## Task description
Read through the lines below and copy the ones holding the string "Модуль".

(Stored items)
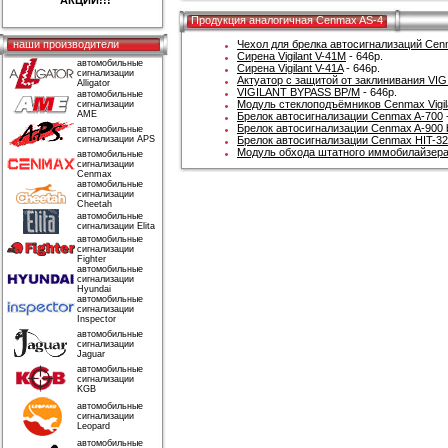
АКЦИИ!!!
Продукция аналогичная Cenmax AS-4
наши производители
Чехол для брелка автосигнализаций Cen
Сирена Vigilant V-41M
- 646р.
автомобильные
Сирена Vigilant V-41A
- 646р.
сигнализации
Актуатор с защитой от заклинивания VIG
Alligator
VIGILANT ВYPASS BP/M
- 646р.
автомобильные
Модуль стеклоподъёмников Cenmax Vigil
сигнализации
AME
Брелок автосигнализации Cenmax A-700
Брелок автосигнализации Cenmax A-900 
автомобильные
сигнализации APS
Брелок автосигнализации Cenmax HIT-32
Модуль обхода штатного иммобилайзера
автомобильные
сигнализации
Cenmax
автомобильные
сигнализации
Cheetah
автомобильные
сигнализации Elita
автомобильные
сигнализации
Fighter
автомобильные
сигнализации
Hyundai
автомобильные
сигнализации
Inspector
автомобильные
сигнализации
Jaguar
автомобильные
сигнализации
KGB
автомобильные
сигнализации
Leopard
автомобильные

## Written response
Модуль стеклоподъёмников Cenmax Vigil
Модуль обхода штатного иммобилайзера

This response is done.